2. No Insurance on Vessel Operated Illegally


On July 11, 2010 Paul Heffernan crashed his motor boat into a dock, tragically killing himself and injuring his passenger. The coroner’s report indicated a blood/alcohol level of .277 more than three times over the legal limit. The injured passenger sued the estate. The operator’s insurer refused to defend the estate or to indemnify the estate for the injuries to the passenger.

The court was asked by the estate to determine if the insurer had a duty to defend the claim brought by the passenger and whether the insurer was required to indemnify the estate against any liability that may be imposed with respect to the boating accident. (*1)

Duty to Defend

The particular policy had no clause requiring the insurer to defend. The court held that “There is no duty to defend because no such contractual obligation is set out in this particular policy. The insurer’s duty to defend is a creation of contract and must be specified in the insuring agreement.”

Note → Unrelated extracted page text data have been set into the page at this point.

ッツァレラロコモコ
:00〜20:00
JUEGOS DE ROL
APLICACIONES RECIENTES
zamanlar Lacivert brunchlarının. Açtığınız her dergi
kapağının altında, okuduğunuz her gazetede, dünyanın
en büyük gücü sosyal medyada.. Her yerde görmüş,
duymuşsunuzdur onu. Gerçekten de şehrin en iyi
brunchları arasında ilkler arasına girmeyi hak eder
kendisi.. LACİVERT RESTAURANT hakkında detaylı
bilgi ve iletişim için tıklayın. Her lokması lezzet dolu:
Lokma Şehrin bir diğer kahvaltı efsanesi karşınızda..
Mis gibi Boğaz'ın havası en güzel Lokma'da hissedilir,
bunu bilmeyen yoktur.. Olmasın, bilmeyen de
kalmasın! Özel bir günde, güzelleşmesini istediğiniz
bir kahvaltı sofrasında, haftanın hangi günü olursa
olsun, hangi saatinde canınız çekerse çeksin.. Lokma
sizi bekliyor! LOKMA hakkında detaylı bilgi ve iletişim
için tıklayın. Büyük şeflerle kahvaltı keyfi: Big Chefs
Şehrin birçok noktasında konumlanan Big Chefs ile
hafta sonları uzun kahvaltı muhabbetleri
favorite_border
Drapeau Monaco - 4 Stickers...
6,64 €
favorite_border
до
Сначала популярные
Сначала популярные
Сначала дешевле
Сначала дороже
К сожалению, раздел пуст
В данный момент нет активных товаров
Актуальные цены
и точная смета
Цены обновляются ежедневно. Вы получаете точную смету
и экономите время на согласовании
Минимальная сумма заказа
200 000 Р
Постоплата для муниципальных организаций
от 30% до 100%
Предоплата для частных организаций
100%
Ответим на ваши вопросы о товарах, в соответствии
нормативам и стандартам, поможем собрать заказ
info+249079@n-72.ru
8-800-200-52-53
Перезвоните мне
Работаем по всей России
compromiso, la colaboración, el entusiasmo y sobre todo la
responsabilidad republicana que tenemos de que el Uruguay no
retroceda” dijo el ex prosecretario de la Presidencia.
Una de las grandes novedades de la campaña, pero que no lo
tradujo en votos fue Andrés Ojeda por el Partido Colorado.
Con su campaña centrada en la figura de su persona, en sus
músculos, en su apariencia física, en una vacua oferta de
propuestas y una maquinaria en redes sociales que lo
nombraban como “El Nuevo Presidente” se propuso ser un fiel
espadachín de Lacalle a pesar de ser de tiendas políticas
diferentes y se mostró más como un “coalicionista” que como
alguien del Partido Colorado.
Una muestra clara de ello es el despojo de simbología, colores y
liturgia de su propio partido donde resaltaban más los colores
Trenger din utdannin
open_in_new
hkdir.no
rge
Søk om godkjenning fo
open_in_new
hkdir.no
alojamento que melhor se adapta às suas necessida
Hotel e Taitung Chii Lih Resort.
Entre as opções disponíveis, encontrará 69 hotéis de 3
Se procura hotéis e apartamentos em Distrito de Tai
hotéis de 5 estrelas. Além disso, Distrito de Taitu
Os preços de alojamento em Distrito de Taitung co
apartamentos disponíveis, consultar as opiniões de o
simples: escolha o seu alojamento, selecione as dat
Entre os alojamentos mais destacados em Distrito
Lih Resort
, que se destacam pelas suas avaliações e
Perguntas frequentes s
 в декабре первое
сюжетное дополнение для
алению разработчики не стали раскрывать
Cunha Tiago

The court made this finding on the duty to defend despite the fact that there was a clause in the policy in the “Protection and Indemnity” section that referred to a “duty to settle or defend.” That section provided:

Limit of Liability. We will pay up to our limit of liability for any one occurrence. We will settle or defend, as we consider appropriate, any claim or suit asking for these damages. Our duty to settle or defend ends when the limit of liability is exhausted.

The court was of the view that this provision did not oblige the insurer to defend every action. The language was clear that the insurer would only defend a claim or suit where in its determination it was appropriate to do so. The judge took comfort in his finding by stating that even if he was wrong on this interpretation, he would still conclude that there was no duty to defend because on the facts of the case there was no duty to indemnify.

Duty to Indemnify

The policy had a provision that provided that the insurer would not be liability if the vessel was operated illegally or used for any illicit or prohibited trade or transportation. The court noted that under the Criminal Code it is a criminal offence under s. 253(1)(b) to operate a vessel having a blood alcohol level of more than .08. The insurer denied coverage because the deceased operator had a blood/alcohol level of .277 while operating the motor boat and the insured vessel was thus being “operated illegally.”

The court looked at the broad language of the policy exclusion and gave its views that not all breaches of a statute would result in an exclusion. The court stated (*3):

One can imagine a boating accident situation where the owner of the vessel is found to be in found to be in breach of a boating regulation that is unrelated to the actual operation of the boat. For example, a breach of a regulation requiring the lettering on the hull to be a specific size or colour. No reasonably insured would think that the boat was being “operated illegally” at the time of the accident just because there was a technical breach of the lettering regulation and no reasonable judge would deny coverage in those circumstances.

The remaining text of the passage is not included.